THE LEADING MEN: Sebastian Stan, More Than Meets the Eye in Broadway's Picnic

By Brandon Voss
03 Feb 2013

Sebastian Stan
Sebastian Stan
Photo by Joseph Marzullo/WENN

Back on the boards for the first time since 2007's Talk Radio, the "Captain America" and "Political Animals" star reveals the truth about the shirtless torso that everyone's talking about.


Sebastian Stan's sex appeal has served him well in television dramas such as "Gossip Girl," "Political Animals" and "Once Upon a Time," but the Romanian-born actor's physical assets have never been so prominent as in Roundabout Theatre Company's Broadway revival of Picnic, which continues through Feb. 24 at the American Airlines Theatre. Returning to Broadway in William Inge's 1953 Pulitzer Prize-winning drama, Stan, 29, plays Hal Carter, a handsome and charismatic drifter who sends a small Midwestern town swooning. Also readying to star in "Captain America: The Winter Soldier," the eagerly anticipated sequel to the blockbuster "Captain America: The First Avenger," the Stagedoor Manor alum shares the secrets and significance of his superheroic physique.

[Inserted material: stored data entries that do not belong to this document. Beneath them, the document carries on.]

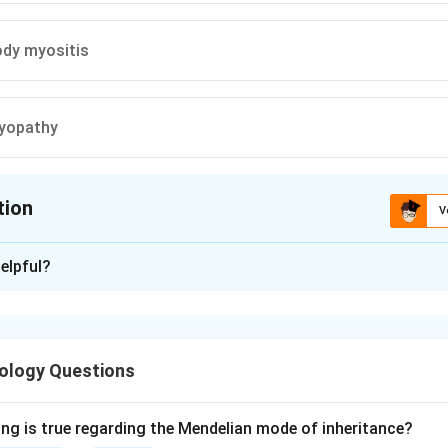
ody myositis
yopathy
tion
V
ion is
B
elpful?
xplanation
ular atrophy is the classic and near-pathognomonic muscle biops
an inflammatory connective-tissue myopathy affecting muscle a
ology Questions
nism is a humoral, complement-mediated microangiopathy. Da
 edge of the muscle fascicle causes ischemia of the fibres at the
ing is true regarding the Mendelian mode of inheritance?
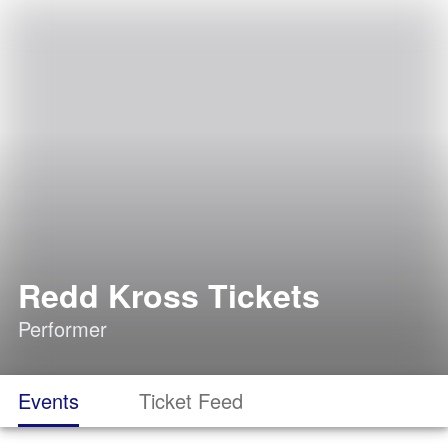
Redd Kross Tickets
Performer
Events
Ticket Feed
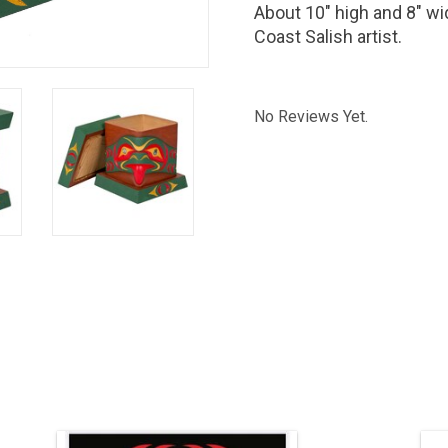
About 10" high and 8" wi
Coast Salish artist.
No Reviews Yet.
24" H x 22" W, silk screen print.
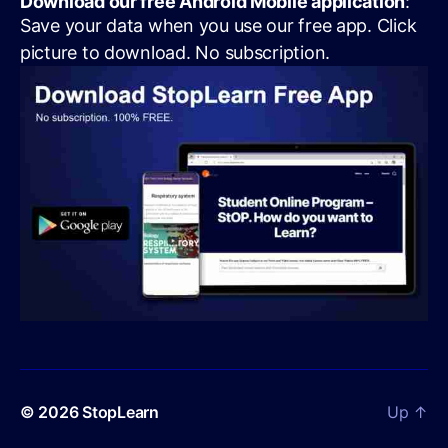
Download our free Android Mobile application
:
Save your data when you use our free app. Click
picture to download. No subscription.
© 2026
StopLearn
Up
↑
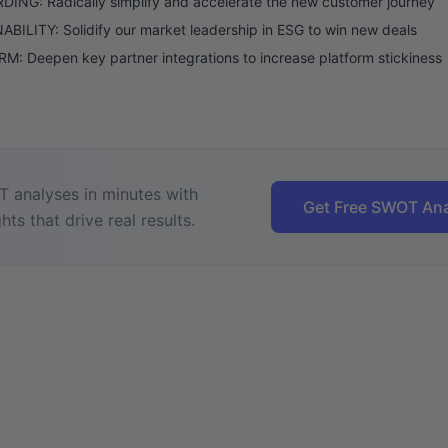
ING: Radically simplify and accelerate the new customer journey
BILITY: Solidify our market leadership in ESG to win new deals
: Deepen key partner integrations to increase platform stickiness
 analyses in minutes with
Get Free SWOT Ana
hts that drive real results.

How did Picnic come about for you? Were you actively looking for more theatre work?
Sebastian Stan: I actually met up with our director Sam Gold about two years ago — in L.A. of all places. I'd heard such great things about him. He didn't know at the time when or if it was going to happen, but we started discussing Picnic. Then I read the play and thought it was great. I love the '50s and grew up loving works from that time period and from those great playwrights. Fortunately, the timing worked out, and we were able to do the play together two years later.

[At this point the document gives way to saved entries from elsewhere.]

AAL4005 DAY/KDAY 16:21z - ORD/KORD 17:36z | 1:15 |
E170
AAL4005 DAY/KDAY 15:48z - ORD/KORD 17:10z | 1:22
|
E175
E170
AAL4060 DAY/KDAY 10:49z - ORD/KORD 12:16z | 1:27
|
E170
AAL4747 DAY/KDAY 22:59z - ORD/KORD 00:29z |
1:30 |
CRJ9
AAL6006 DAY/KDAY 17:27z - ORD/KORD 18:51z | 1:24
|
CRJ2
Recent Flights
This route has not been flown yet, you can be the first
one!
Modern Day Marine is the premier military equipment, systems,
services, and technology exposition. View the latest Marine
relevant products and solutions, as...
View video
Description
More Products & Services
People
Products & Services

Your last stage appearance was opposite Liev Schreiber in the 2007 Broadway revival of Eric Bogosian's Talk Radio, which was also your Broadway debut. Why such a long absence from the stage?
SS: I had such a blast working with Liev, Eric, and producer Jeffrey Richards — those guys are really like the founding fathers for me when it comes to theatre. Ever since then, I've been trying to find something that would work for me to come back to Broadway. A few years ago I got close to doing A View from the Bridge, but that didn't end up working out. There have been so many funny circumstances in terms of how, when, and why things have happened in my career, but when I look back at my journey the last five years, I wouldn't change a thing. I'm totally happy with how it all worked out. It's just tough to find the right vehicle with the right people — and also the time to do it.